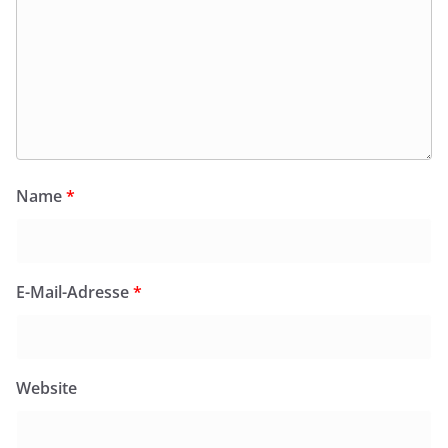
Name
*
E-Mail-Adresse
*
Website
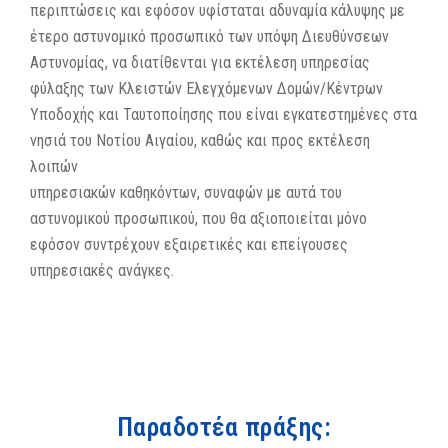
περιπτώσεις και εφόσον υφίσταται αδυναμία κάλυψης με
έτερο αστυνομικό προσωπικό των υπόψη Διευθύνσεων
Αστυνομίας, να διατίθενται για εκτέλεση υπηρεσίας
φύλαξης των Κλειστών Ελεγχόμενων Δομών/Κέντρων
Υποδοχής και Ταυτοποίησης που είναι εγκατεστημένες στα
νησιά του Νοτίου Αιγαίου, καθώς και προς εκτέλεση
λοιπών
υπηρεσιακών καθηκόντων, συναφών με αυτά του
αστυνομικού προσωπικού, που θα αξιοποιείται μόνο
εφόσον συντρέχουν εξαιρετικές και επείγουσες
υπηρεσιακές ανάγκες.
Παραδοτέα πράξης:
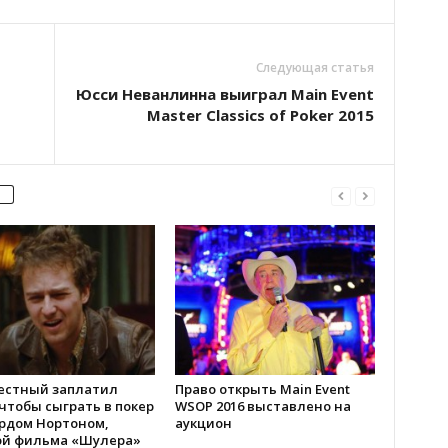
Следующая статья
Юсси Неванлинна выиграл Main Event
Master Classics of Poker 2015
естный заплатил
Право открыть Main Event
 чтобы сыграть в покер
WSOP 2016 выставлено на
ардом Нортоном,
аукцион
ой фильма «Шулера»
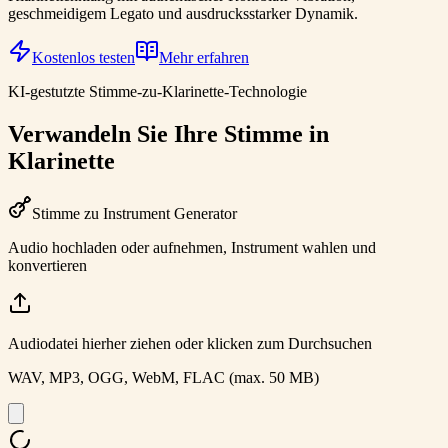
geschmeidigem Legato und ausdrucksstarker Dynamik.
Kostenlos testen
Mehr erfahren
KI-gestutzte Stimme-zu-Klarinette-Technologie
Verwandeln Sie Ihre Stimme in
Klarinette
Stimme zu Instrument Generator
Audio hochladen oder aufnehmen, Instrument wahlen und
konvertieren
Audiodatei hierher ziehen oder klicken zum Durchsuchen
WAV, MP3, OGG, WebM, FLAC (max. 50 MB)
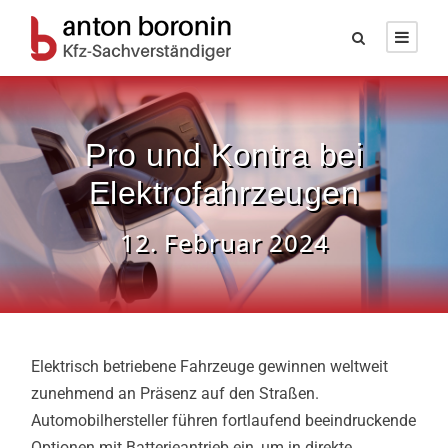
Pro und Kontra bei
Elektrofahrzeugen
12. Februar 2024
Elektrisch betriebene Fahrzeuge gewinnen weltweit
zunehmend an Präsenz auf den Straßen.
Automobilhersteller führen fortlaufend beeindruckende
Optionen mit Batterieantrieb ein, um in direkte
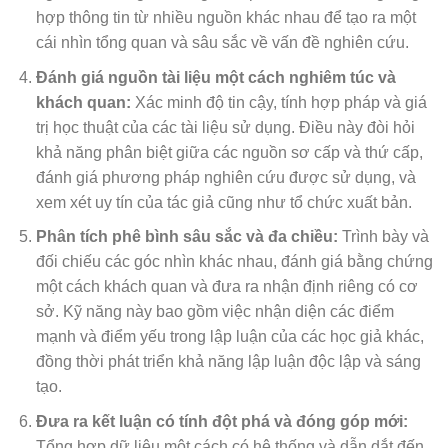
hợp thông tin từ nhiều nguồn khác nhau để tạo ra một
cái nhìn tổng quan và sâu sắc về vấn đề nghiên cứu.
Đánh giá nguồn tài liệu một cách nghiêm túc và
khách quan:
Xác minh độ tin cậy, tính hợp pháp và giá
trị học thuật của các tài liệu sử dụng. Điều này đòi hỏi
khả năng phân biệt giữa các nguồn sơ cấp và thứ cấp,
đánh giá phương pháp nghiên cứu được sử dụng, và
xem xét uy tín của tác giả cũng như tổ chức xuất bản.
Phân tích phê bình sâu sắc và đa chiều:
Trình bày và
đối chiếu các góc nhìn khác nhau, đánh giá bằng chứng
một cách khách quan và đưa ra nhận định riêng có cơ
sở. Kỹ năng này bao gồm việc nhận diện các điểm
mạnh và điểm yếu trong lập luận của các học giả khác,
đồng thời phát triển khả năng lập luận độc lập và sáng
tạo.
Đưa ra kết luận có tính đột phá và đóng góp mới:
Tổng hợp dữ liệu một cách có hệ thống và dẫn dắt đến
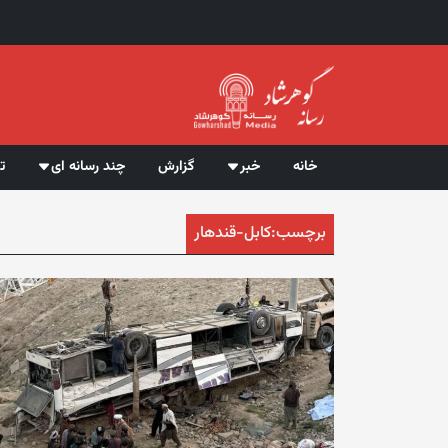
خانه
خبر
گزارش
چند رسانه ای
ت
برچسب:
کابل-قندهار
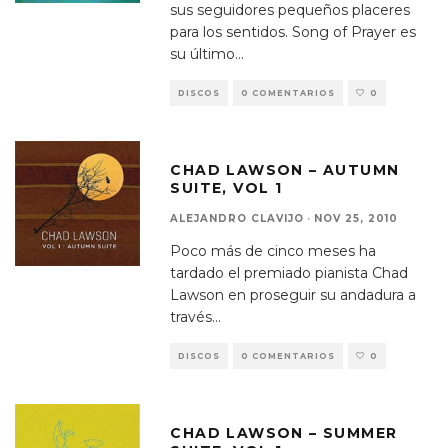
sus seguidores pequeños placeres
para los sentidos. Song of Prayer es
su último
...
DISCOS
0 COMENTARIOS
0
CHAD LAWSON – AUTUMN
SUITE, VOL 1
ALEJANDRO CLAVIJO
·
NOV 25, 2010
Poco más de cinco meses ha
tardado el premiado pianista Chad
Lawson en proseguir su andadura a
través
...
DISCOS
0 COMENTARIOS
0
CHAD LAWSON – SUMMER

++++++++++

Would you please show every line of the material above that includes the string "nhau"?

**Solution for this task:**
hợp thông tin từ nhiều nguồn khác nhau để tạo ra một
đối chiếu các góc nhìn khác nhau, đánh giá bằng chứng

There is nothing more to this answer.